Problem description: Show every line in the entries below where the word "Undang" appears.

Data extracts below:

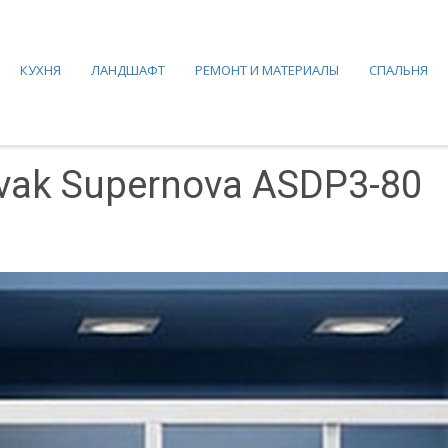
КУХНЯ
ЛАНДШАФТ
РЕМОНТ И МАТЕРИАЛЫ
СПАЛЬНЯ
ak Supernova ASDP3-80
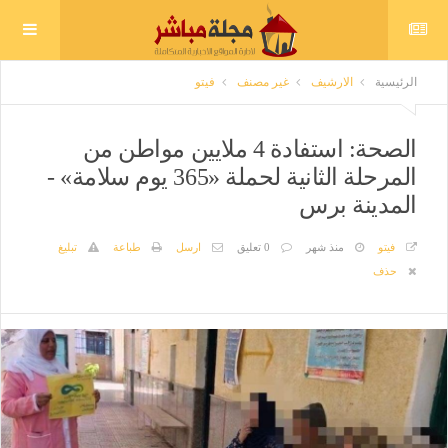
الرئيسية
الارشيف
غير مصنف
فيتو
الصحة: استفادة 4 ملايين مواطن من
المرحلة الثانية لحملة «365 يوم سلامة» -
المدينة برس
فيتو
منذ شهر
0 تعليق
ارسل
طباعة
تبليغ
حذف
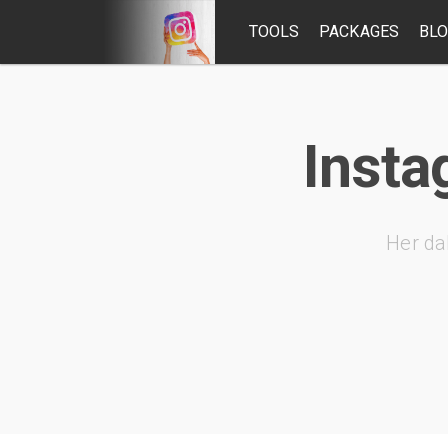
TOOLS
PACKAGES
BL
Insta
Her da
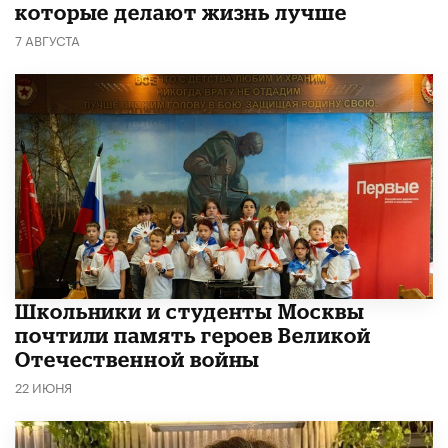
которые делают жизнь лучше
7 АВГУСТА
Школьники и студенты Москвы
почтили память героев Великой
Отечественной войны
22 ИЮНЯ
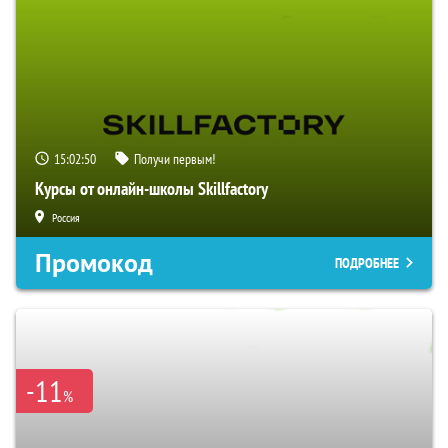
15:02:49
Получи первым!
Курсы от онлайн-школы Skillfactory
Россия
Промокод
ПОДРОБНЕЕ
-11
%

End of Data extracts.
Data extracts below:

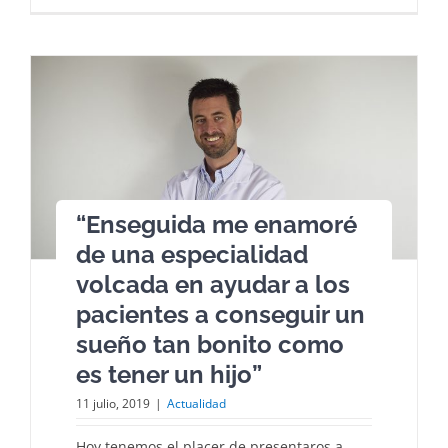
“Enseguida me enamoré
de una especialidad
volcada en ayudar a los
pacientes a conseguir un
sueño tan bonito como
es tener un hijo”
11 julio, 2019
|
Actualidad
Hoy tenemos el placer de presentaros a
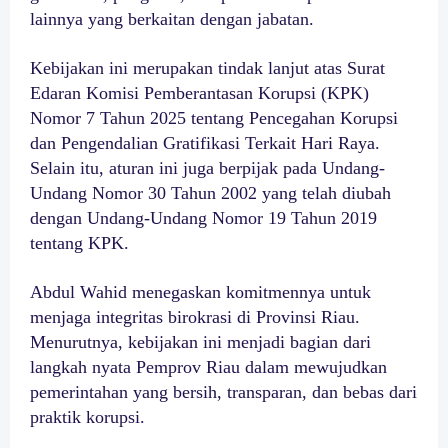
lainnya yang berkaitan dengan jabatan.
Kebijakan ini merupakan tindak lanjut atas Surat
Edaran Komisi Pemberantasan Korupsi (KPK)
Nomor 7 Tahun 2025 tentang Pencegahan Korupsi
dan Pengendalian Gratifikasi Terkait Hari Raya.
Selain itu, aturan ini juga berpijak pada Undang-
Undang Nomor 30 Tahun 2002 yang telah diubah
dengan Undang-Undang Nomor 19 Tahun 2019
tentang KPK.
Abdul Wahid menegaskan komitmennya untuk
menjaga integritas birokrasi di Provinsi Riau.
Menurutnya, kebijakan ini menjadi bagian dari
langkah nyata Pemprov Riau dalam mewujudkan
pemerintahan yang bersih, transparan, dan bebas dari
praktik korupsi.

End of Data extracts.
Data extracts below:

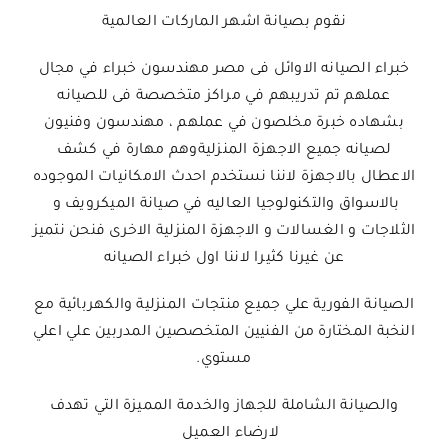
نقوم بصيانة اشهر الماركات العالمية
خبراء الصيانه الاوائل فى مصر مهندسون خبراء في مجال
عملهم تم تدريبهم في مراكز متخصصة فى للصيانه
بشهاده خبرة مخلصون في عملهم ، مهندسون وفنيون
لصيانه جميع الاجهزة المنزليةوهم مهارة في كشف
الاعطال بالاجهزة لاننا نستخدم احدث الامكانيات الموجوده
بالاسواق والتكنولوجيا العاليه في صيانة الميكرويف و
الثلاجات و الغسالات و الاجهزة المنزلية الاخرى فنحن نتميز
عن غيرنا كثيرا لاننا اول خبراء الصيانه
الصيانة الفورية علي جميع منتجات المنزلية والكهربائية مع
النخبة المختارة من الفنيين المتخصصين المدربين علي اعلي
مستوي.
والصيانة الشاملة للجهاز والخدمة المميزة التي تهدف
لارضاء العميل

End of Data extracts.

Exercise response:
Selain itu, aturan ini juga berpijak pada Undang-
Undang Nomor 30 Tahun 2002 yang telah diubah
dengan Undang-Undang Nomor 19 Tahun 2019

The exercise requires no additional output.